Supermarkets that offer low, low prices are commonplace across the North-east today.
But 50 years ago this week, when the first discount store opened its doors in Aberdeen, the response from shoppers was a lot more suspicious.
Such was the intrigue surrounding the new Grandfare on Shiprow that more than 1,000 eager shoppers waited in line just to get a look around.
In the end it was Aberdeen housewife Glenice Wright who was chosen to officially open the shop in October 1967.
The store, which was set across two floors, catered for all types of shopper.
As well as the large food hall it also sold cosmetics, electrical goods, furniture and motor accessories and even offered in-house shoe repairs and hairdressing.
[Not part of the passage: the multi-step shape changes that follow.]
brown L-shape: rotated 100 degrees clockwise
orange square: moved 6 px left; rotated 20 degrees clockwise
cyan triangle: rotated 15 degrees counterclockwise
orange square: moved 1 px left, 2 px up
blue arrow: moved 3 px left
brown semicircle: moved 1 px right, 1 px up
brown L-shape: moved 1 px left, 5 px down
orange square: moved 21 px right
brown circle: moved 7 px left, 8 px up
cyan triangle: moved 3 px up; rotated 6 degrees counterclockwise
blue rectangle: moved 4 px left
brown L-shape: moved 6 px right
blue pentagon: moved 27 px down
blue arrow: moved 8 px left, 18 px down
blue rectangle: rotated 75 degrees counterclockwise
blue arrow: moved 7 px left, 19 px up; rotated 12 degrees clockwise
The massive public interest in the store took bosses by surprise.
Speaking at the time of the opening, assistant managing director John Harrison said: “The response has been overwhelming. We just didn’t expect so many people.”
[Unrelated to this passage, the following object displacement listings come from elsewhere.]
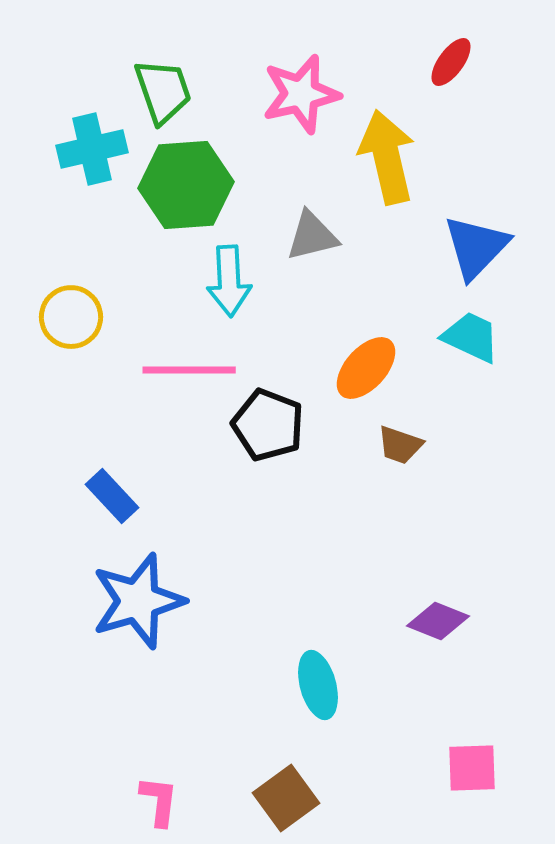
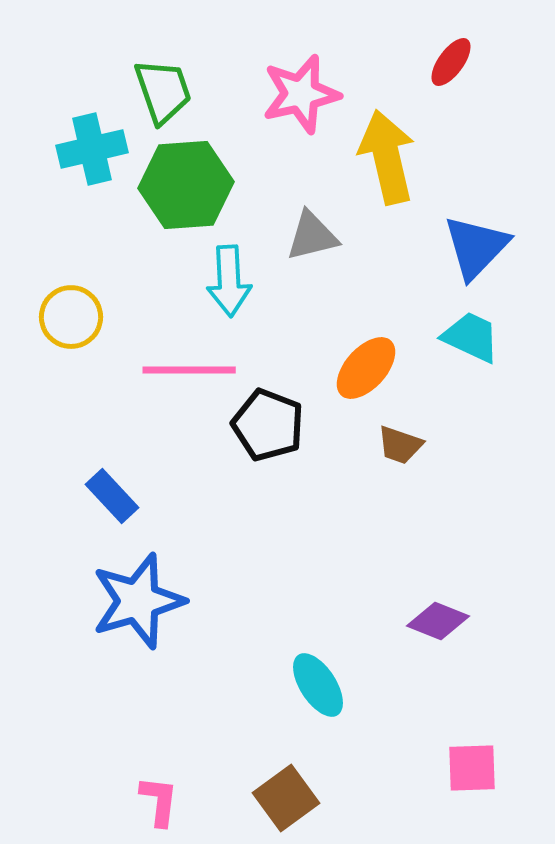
cyan ellipse: rotated 18 degrees counterclockwise
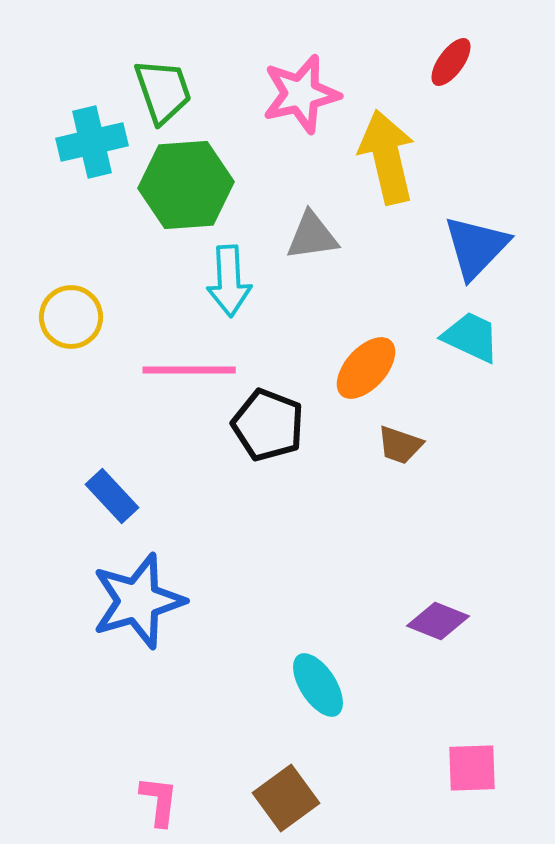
cyan cross: moved 7 px up
gray triangle: rotated 6 degrees clockwise
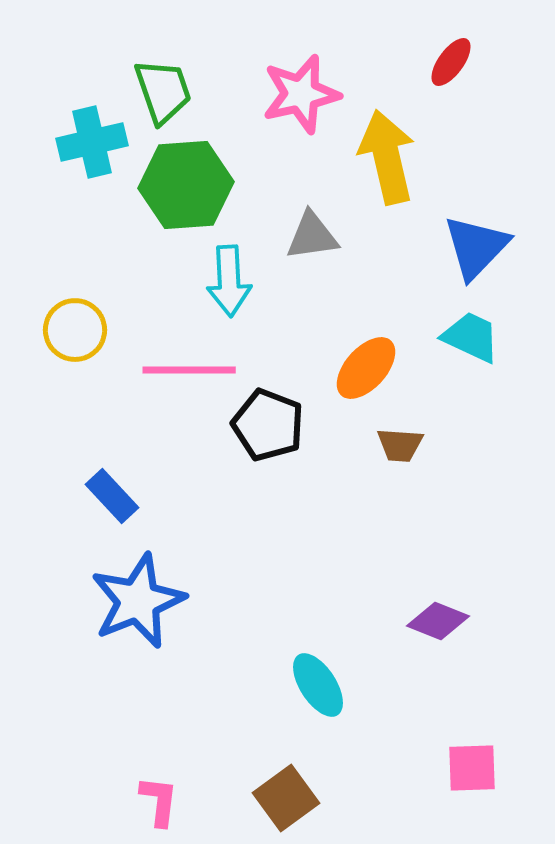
yellow circle: moved 4 px right, 13 px down
brown trapezoid: rotated 15 degrees counterclockwise
blue star: rotated 6 degrees counterclockwise
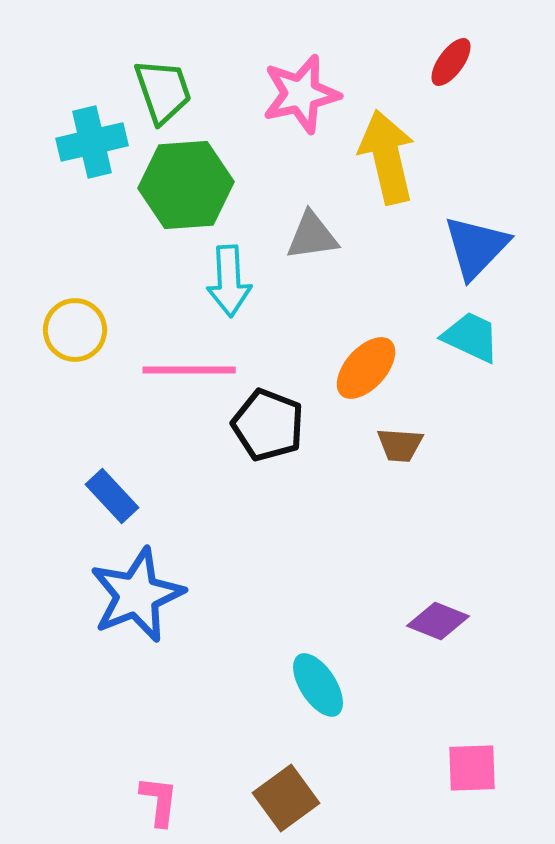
blue star: moved 1 px left, 6 px up
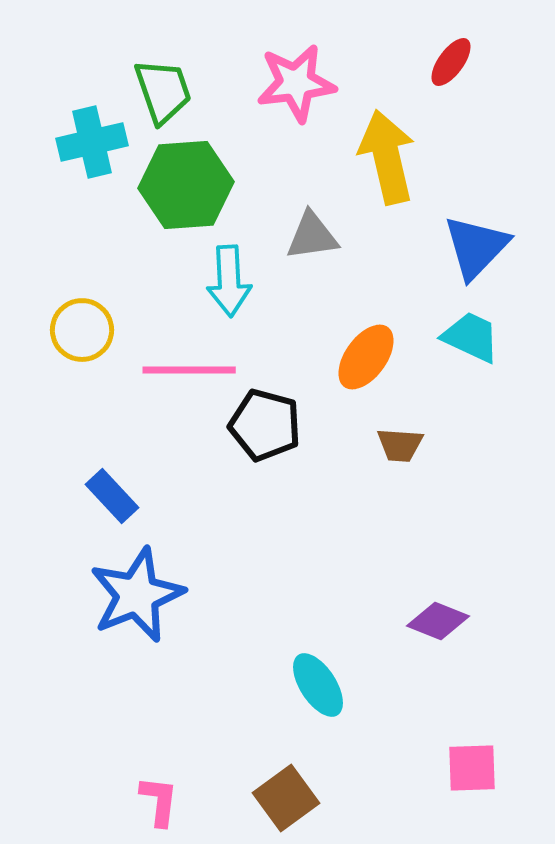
pink star: moved 5 px left, 11 px up; rotated 6 degrees clockwise
yellow circle: moved 7 px right
orange ellipse: moved 11 px up; rotated 6 degrees counterclockwise
black pentagon: moved 3 px left; rotated 6 degrees counterclockwise
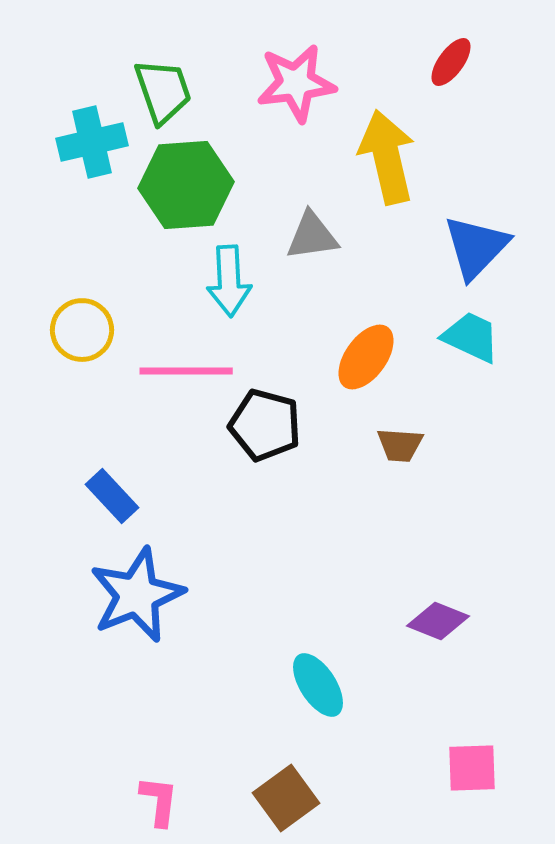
pink line: moved 3 px left, 1 px down
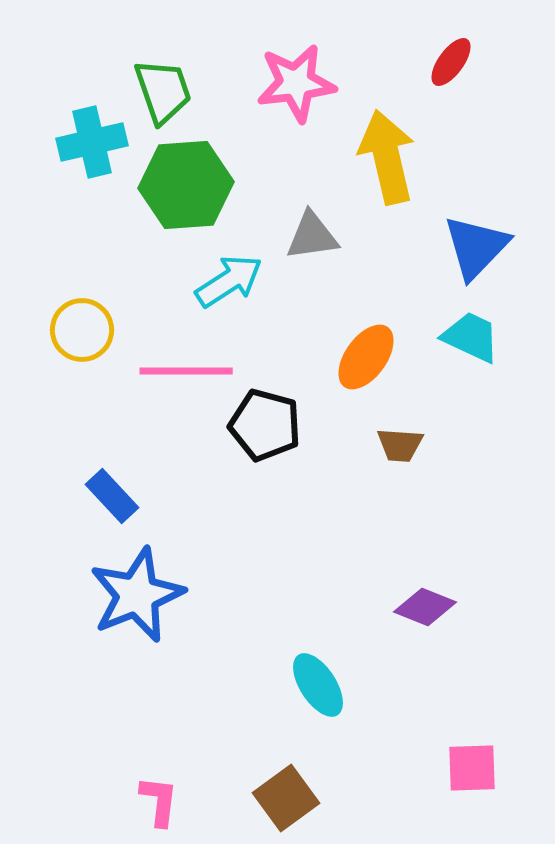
cyan arrow: rotated 120 degrees counterclockwise
purple diamond: moved 13 px left, 14 px up
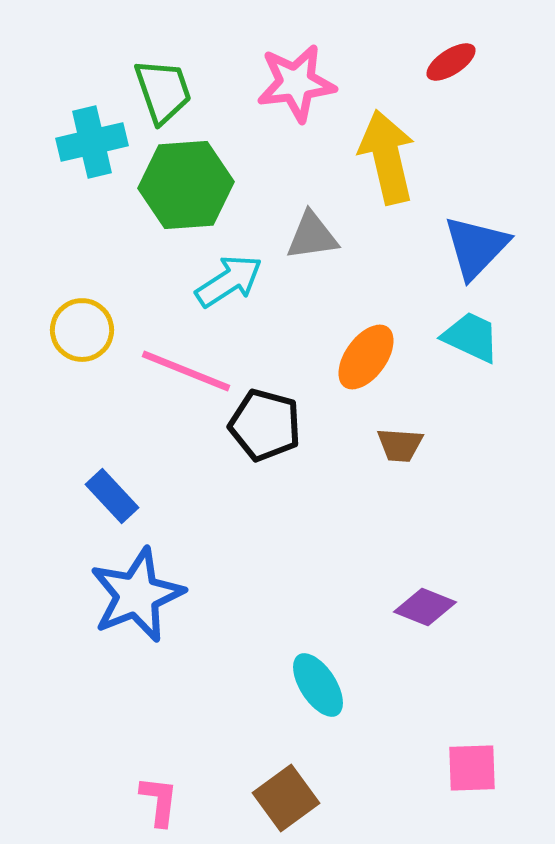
red ellipse: rotated 21 degrees clockwise
pink line: rotated 22 degrees clockwise
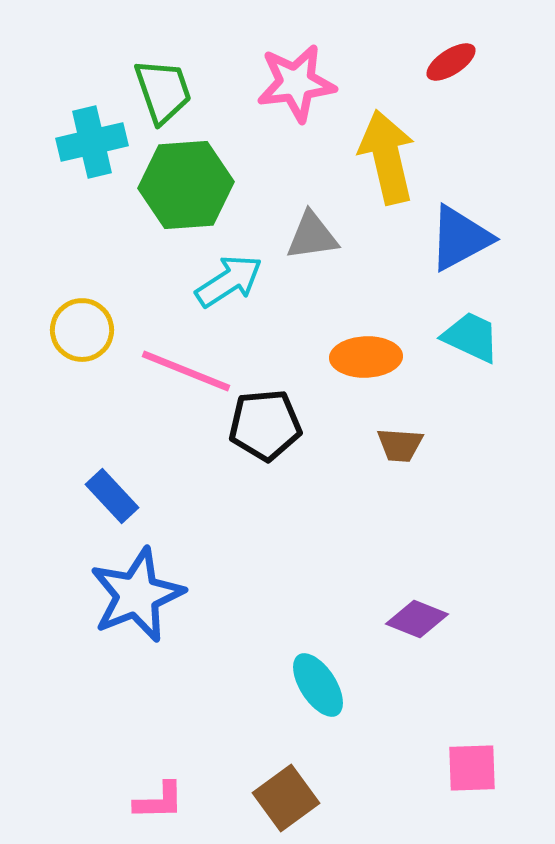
blue triangle: moved 16 px left, 9 px up; rotated 18 degrees clockwise
orange ellipse: rotated 52 degrees clockwise
black pentagon: rotated 20 degrees counterclockwise
purple diamond: moved 8 px left, 12 px down
pink L-shape: rotated 82 degrees clockwise
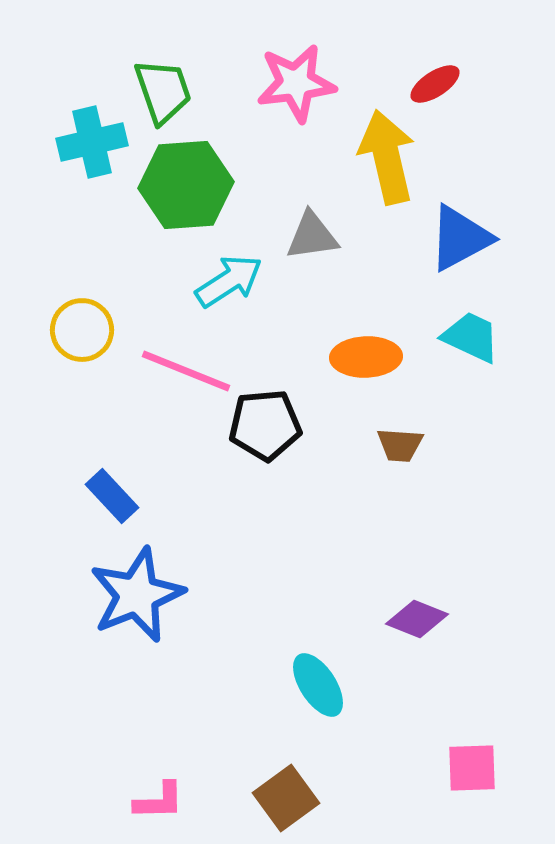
red ellipse: moved 16 px left, 22 px down
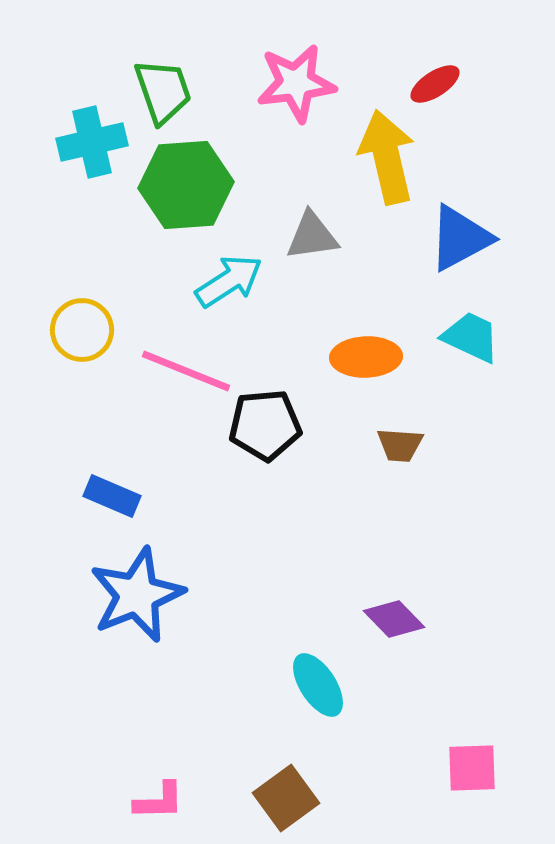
blue rectangle: rotated 24 degrees counterclockwise
purple diamond: moved 23 px left; rotated 24 degrees clockwise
Created with convenience for housewives in mind, Grandfare’s “cut-prices” were aimed to be cheaper than anywhere else, and offered an immediate money-back guarantee if the customer wasn’t satisfied.
While today’s supermarket chains, such as Aldi and Lidl, are successful with consumers because of their low prices, in the late 1960s Grandfare’s cut-price offers were met with a degree of scepticism.
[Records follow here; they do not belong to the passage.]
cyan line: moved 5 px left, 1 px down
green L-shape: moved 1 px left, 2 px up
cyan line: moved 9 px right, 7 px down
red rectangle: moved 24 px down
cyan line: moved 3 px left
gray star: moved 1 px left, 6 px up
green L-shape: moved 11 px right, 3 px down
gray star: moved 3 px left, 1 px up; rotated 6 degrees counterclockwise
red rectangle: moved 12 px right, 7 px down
The Evening Express even dispatched a journalist to the store to find out what all the fuss was about.
Writer Evelyn Gauld said: “It’s natural, I feel, to view the words ‘cut-price’ with more than a little suspicion. The first thing one is inclined to think is WHY? And doubts creep in – is it shop-soiled, a ‘second’ inferior quality, out of date?”
However bosses stressed the items were guaranteed by the store to be “perfect”.
Mr Harrison said: “We offer tremendous variety … value everywhere – all cut-price. We try to provide the housewife with the service she wants, value for money and the ability to shop at her own leisure.”
Former Grandfare employee Richard Fromholc remembered his days at Grandfare fondly.
He said: “I joined Grandfare at 17 as a butcher’s assistant – my friends and I had taken a dislike to the woodwork teacher at school so we turned our attentions to the domestic science class.”
The 64-year-old, who now works for oil company Total in Kingswells, spent four years at the store, which later became What Everyone Wants.
He added: “One thing that stands out to me is the frequent power outages we had – I’m not sure why they happened, but it was quite often.
“We had candles at the end of the meat counter, we still tried to do business in the dark.
“Another thing I remember is the cobbler – platform shoes were quite in fashion back then but you couldn’t really buy them in Aberdeen, they were only really available in places like London, so what we’d do was buy brand new boots and take them to the cobbler.
“He would rip off the sole and then add layers and layers of leather to produce a platform which ended up being quite expensive.
“He was a lovely lad, the cobbler, always had a smile on his face when he saw us coming with brand new boots.
“Everyone would ask ‘why are you doing that to brand new boots?’ but it was the fashion, the girls prefer taller men.
“I had an amazing time at Grandfare, met quite a few friends.”
How shop’s prices compare then and now …
- Morphy Richards food mixer – £6 and 15 shillings (reduced from £17, 14 shillings and 10 pence) worth £86.81 in today’s money.
- Ladies’ reindeer fur-lined waterproof high-leg boots – 29 shillings and 6 pence (reduced from £1, 19 shillings and 11 pence) worth £18.97 now.
- Heinz Beans – 1 shilling (reduced from 1 shilling and 3 pence) worth 64p today.
- Dulux gloss paint – 16 shillings and 6 pence (reduced from 19 shillings and 11 pence) now worth £10.61.
- McVitie’s Rich Tea – 10 pence (reduced from a shilling), 54p now. Quilted
- Courtelle housecoats – £1, 9 shillings and 11 pence (a saving of 10 shil-lings) worth £25.67 now.
- A desk and chair – £3, 5 shillings and 11 pence (down from £3, 12 shillings and 11 pence) worth £80.96.